Power BI, Microsoft’un bulut tabanlı iş zekası ve iş analitiği platformudur. Bulut servisi olan PowerBI.com, Microsoft tarafından yönetilen paylaşımlı bir servistir. Power BI servisini kullanmaya başlamak için;

– Power BI Desktop‘ı bilgisayarınıza kurmalısınız.

– PowerBI.com’a girebileceğiniz bir “organizational account”‘a sahip olmalısınız. İlgili “organizational account”‘a ücretsiz “Power BI Free” lisansı atamalısınız. Eğitim/deneme amacıyla ilk kez kullanıyorsanız Microsoft Office 365 Developer hesabı açarak Pro lisansını da belirli bir süre için ücretsiz kullanabilirsiniz.
– Gmail, Outlook, Hotmail vs. gibi hesaplarla Power BI’ı kullanamazsınız.

Yukarıda tanımlanmış adımların hiç biri herhangi bir lisans ücreti ödemeyi  gerektirmez.

Power BI Desktop, PowerBI.com servisiyle entegre çalışan, temel geliştirmelerin yapıldığı, veri modelinin oluşturulduğu, rapor setlerini hazırlamamızı sağlayan ana Windows uygulamasıdır. Bu yazının tarihi itibariyle Mac versiyonu yok, sadece Windows uygulaması olarak var.

Farklı veri kaynaklarından (ERP, CRM, Excel dosyaları vs.)  aynı anda veri çekebilen,  verilerin temizlenebildiği – düzenlenebildiği bir ETL (extract-transform-load) aracını da içeren, veri modelinin oluşturulduğu, üzerinde raporlarda kullanmak istediğimiz metriklerin tanımlandığı, aynı zamanda rapor setlerinin de oluşturulduğu temel “authoring” aracıdır.

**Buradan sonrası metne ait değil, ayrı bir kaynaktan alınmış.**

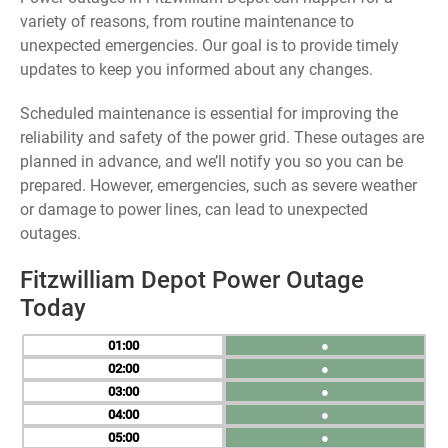
variety of reasons, from routine maintenance to
unexpected emergencies. Our goal is to provide timely
updates to keep you informed about any changes.
Scheduled maintenance is essential for improving the
reliability and safety of the power grid. These outages are
planned in advance, and we’ll notify you so you can be
prepared. However, emergencies, such as severe weather
or damage to power lines, can lead to unexpected
outages.
Fitzwilliam Depot Power Outage
Today
01
●
02
●
03
●
04
●
05
●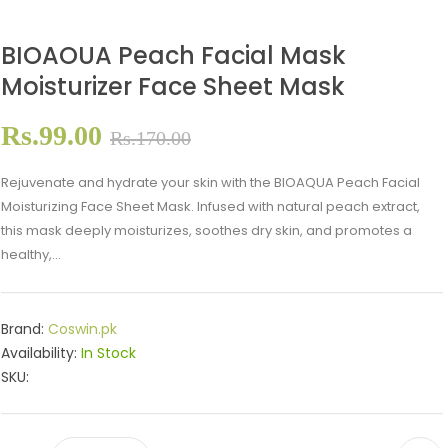
BIOAOUA Peach Facial Mask
Moisturizer Face Sheet Mask
Rs.99.00
Rs.170.00
Rejuvenate and hydrate your skin with the BIOAQUA Peach Facial
Moisturizing Face Sheet Mask. Infused with natural peach extract,
this mask deeply moisturizes, soothes dry skin, and promotes a
healthy,...
Brand:
Coswin.pk
Availability:
In Stock
SKU:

Power BI Desktop 3 katmandan oluşur: ETL tarafı olarak adlandırabileceğimiz Power Query, veri modeli katmanı ve raporlama katmanı.

Power BI Desktop’tan publish ettiğiniz -yayınladığınız- raporlar PowerBI.com bulut servisinde yayınlanır, herhangi bir browser ile veya Power BI mobil uygulamasıyla yayınladığınız raporlara erişebilirsiniz.

PowerBI.com’dan indirilip kurulabileceği gibi, Windows Store dan da kurulabilir. Dilerseniz Türkçe veya İngilizce olarak kurabilirsiniz. 64 bit versiyonunu kurmanız önerilir. Power BI Desktop  ücretsizdir. 

Bulut servisinde mevcut durumda 4 farklı lisans tipi var: Free, Pro, Premium Per User ve Premium. Bu lisansların satın alınması ve kullanıcılara atanması portal ofis’te yapılır. (Portal.office.com ayarları-tanımları için çalıştığınız Microsoft çözüm ortağından yardım almanız gerekebilir.)

Ücretsiz (Free) Lisans: Adı üstünde herhangi bir ücret ödemenizi gerektirmeyen,  kişisel kullanıma daha uygun  olan lisans tipidir. Free lisans uygulamaya modelleme, PowerQuery, DAX veya görsel oluşturma tarafında herhangi bir teknik kısıt getirmez. Bulutta yayınladığınız raporları başkalarıyla da paylaşmak istediğinizde Pro lisansına sahip olmanız gerekir. Yani rapor paylaşım özellikleri Pro lisans ister. Free lisansla Publish to Web özelliğini kullanarak public bir URL altında raporlarınızı paylaşabilirsiniz fakat bu paylaşım şeklinde herhangi bir güvenlik mekanizması yoktur, URL’yi bilen herkes publish to web ile yayınladığınız raporlara erişebilir.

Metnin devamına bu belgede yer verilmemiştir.